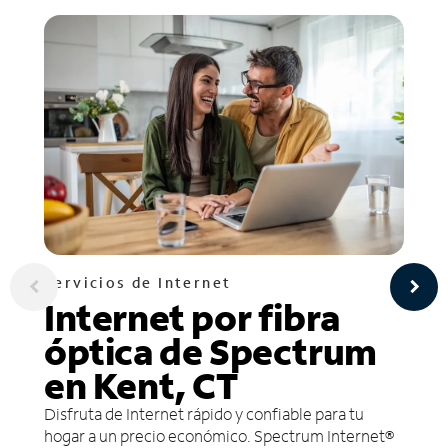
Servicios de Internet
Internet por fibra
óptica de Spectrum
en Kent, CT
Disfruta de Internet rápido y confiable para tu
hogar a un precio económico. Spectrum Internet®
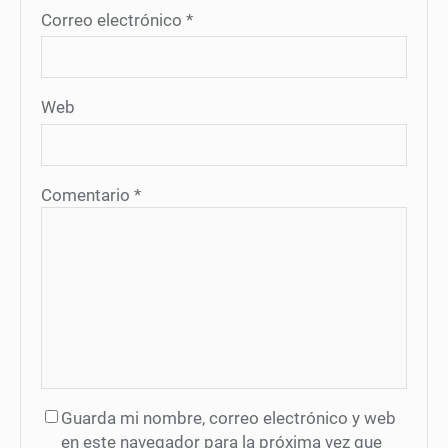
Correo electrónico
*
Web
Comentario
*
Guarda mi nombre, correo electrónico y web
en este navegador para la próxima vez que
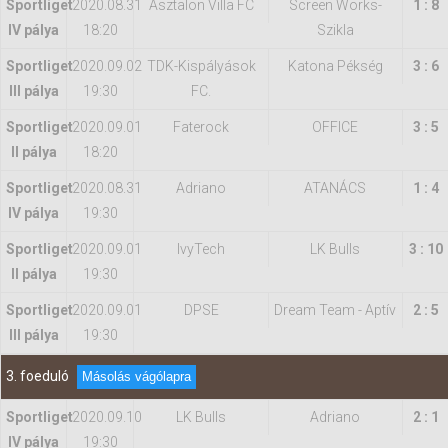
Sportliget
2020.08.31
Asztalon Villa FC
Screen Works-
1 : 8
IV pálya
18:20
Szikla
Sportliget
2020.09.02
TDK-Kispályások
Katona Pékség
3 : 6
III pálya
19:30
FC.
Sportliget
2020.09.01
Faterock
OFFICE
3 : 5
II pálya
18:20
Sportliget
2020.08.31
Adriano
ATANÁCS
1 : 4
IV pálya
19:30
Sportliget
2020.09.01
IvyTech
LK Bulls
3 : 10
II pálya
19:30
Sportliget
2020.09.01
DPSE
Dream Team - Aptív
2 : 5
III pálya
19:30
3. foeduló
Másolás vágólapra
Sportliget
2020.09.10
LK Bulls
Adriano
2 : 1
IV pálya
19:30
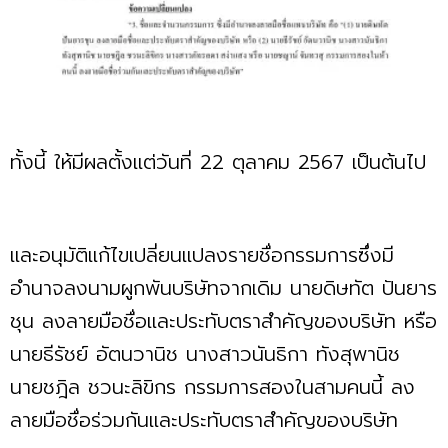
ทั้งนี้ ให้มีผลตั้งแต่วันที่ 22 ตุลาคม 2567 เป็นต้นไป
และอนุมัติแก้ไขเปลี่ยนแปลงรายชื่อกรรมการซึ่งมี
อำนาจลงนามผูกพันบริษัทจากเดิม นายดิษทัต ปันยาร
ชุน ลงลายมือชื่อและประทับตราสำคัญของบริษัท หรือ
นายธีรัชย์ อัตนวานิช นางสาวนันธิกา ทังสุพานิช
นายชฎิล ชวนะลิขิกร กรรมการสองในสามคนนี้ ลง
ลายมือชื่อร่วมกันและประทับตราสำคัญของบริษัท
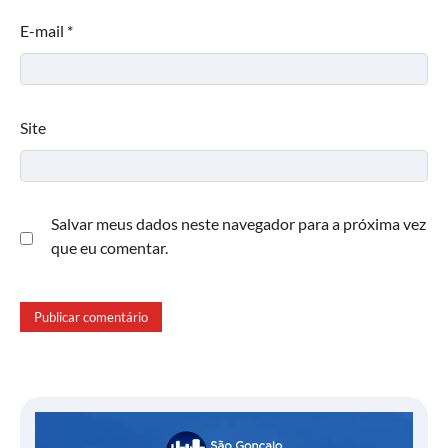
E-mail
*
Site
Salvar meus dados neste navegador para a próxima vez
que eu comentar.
********
■ Task description ■
Find the word "navegador" in the records and pull out each line that has it.

■ Exercise response ■
en este navegador para la próxima vez que
Salvar meus dados neste navegador para a próxima vez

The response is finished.